Number of patients: All 3 patients were diagnosed with HSTCL
.
Diagnosis method: Three patients were subjected to bone marrow biopsy and bone marrow aspiration analysis using morphology, immunology, cytogenetics and molecular biology technology (MICM)
.
If conditions permit, perform a spleen biopsy to confirm the diagnosis
.
Observe the enlargement of lymph nodes, spleen and liver by CT and ultrasound
.
Transplant donors: All 3 patients used haploidentical donors
.
Pretreatment plan: The intensive MAC treatment plan is as follows: Two adult patients: CLAG (G-CSF 300ug/d×6, Cladribine 5mg/m2/d×5, Cytarabine 2g/m2/d×5) + TBI (2Gy×6) + cyclophosphamide (Cy) + antithymocyte globulin (ATG) [VP-16 (15mg/kg) + TBI (2Gy×6)+Cy + ATG], pediatric patients: CLAG + white Shufei (1.

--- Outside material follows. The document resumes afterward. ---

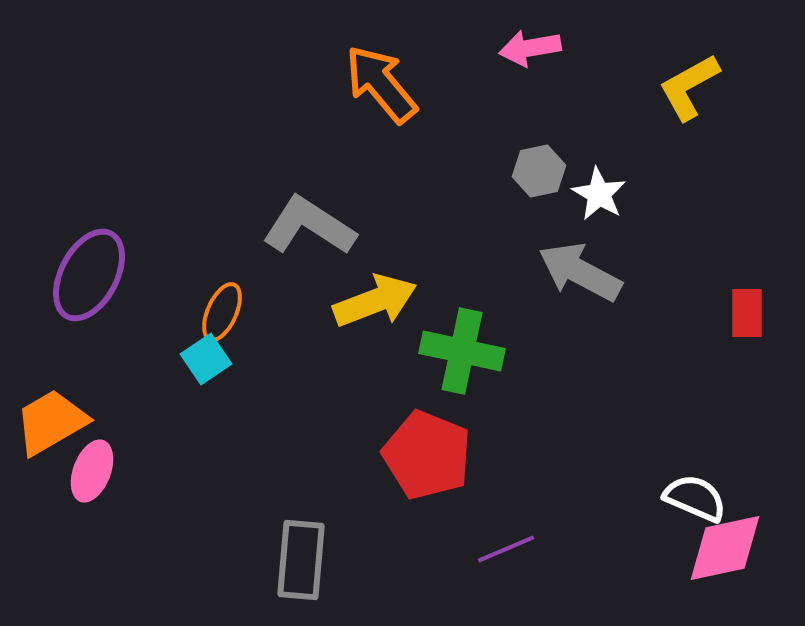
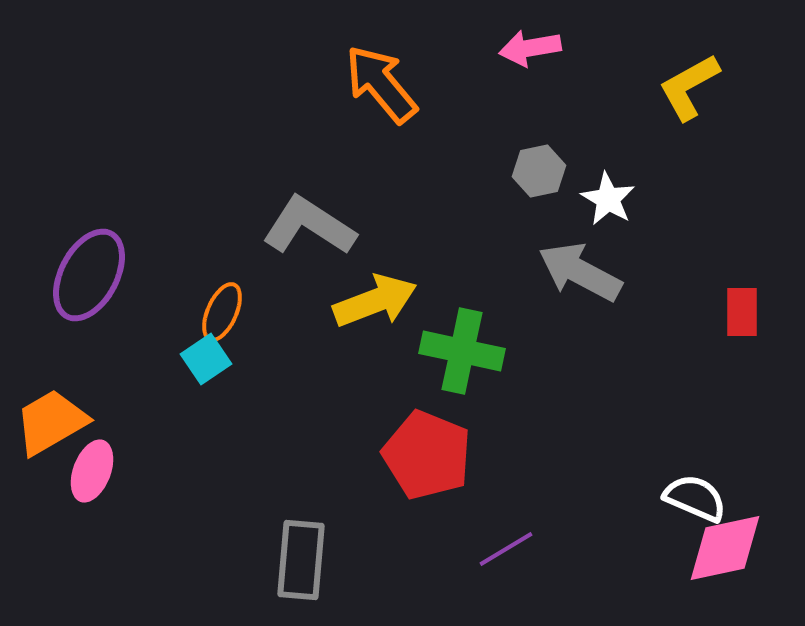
white star: moved 9 px right, 5 px down
red rectangle: moved 5 px left, 1 px up
purple line: rotated 8 degrees counterclockwise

2mg/kg×16)+Cy + ATG; GVHD prevention: CSA+short-range MTX+MMF
Results: Age at diagnosis: 2.
5, 21 and 29 years old, morphology: 3 cases had bone marrow invasion, and 1 case had central nervous system involvement
.
One case was confirmed pathologically after splenectomy
.
T cell immunophenotype: two cases of γδ type and 1 case of αβ type
.
Chromosomal abnormalities: 2 patients with i(7)/r(7), 2 cases +8
.
Molecular biology examination: STAT5B was detected in 2 patients
.
Complications before transplantation: One patient was accompanied by hemophagocytic lymphohistiocytosis (HLH).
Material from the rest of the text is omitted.